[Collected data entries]
-*-

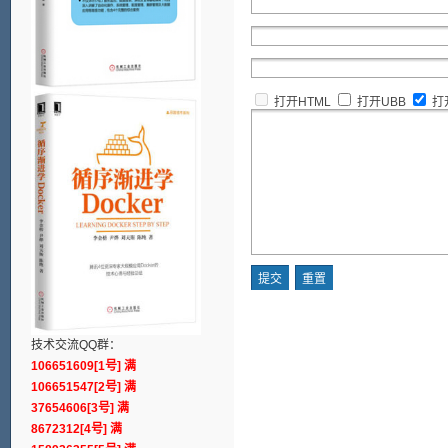
打开HTML
打开UBB
打
技术交流QQ群：
106651609[1号] 满
106651547[2号] 满
37654606[3号] 满
8672312[4号] 满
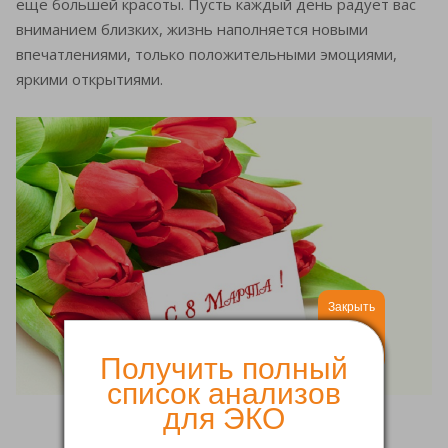
еще большей красоты. Пусть каждый день радует вас
вниманием близких, жизнь наполняется новыми
впечатлениями, только положительными эмоциями,
яркими открытиями.
Закрыть
Получить полный
список анализов
для ЭКО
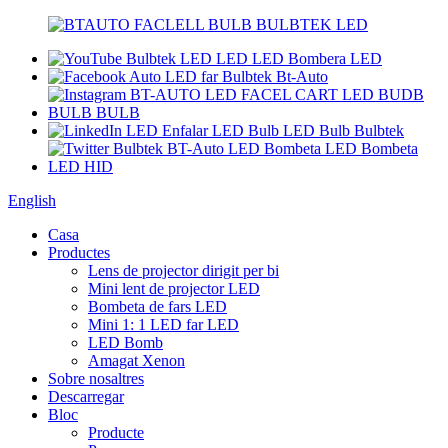
English
Casa
Productes
Lens de projector dirigit per bi
Mini lent de projector LED
Bombeta de fars LED
Mini 1: 1 LED far LED
LED Bomb
Amagat Xenon
Sobre nosaltres
Descarregar
Bloc
Producte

-*-

TASK DIRECTIONS: The required output is every line above that contains the string "projector".

SOLUTION:
Lens de projector dirigit per bi
Mini lent de projector LED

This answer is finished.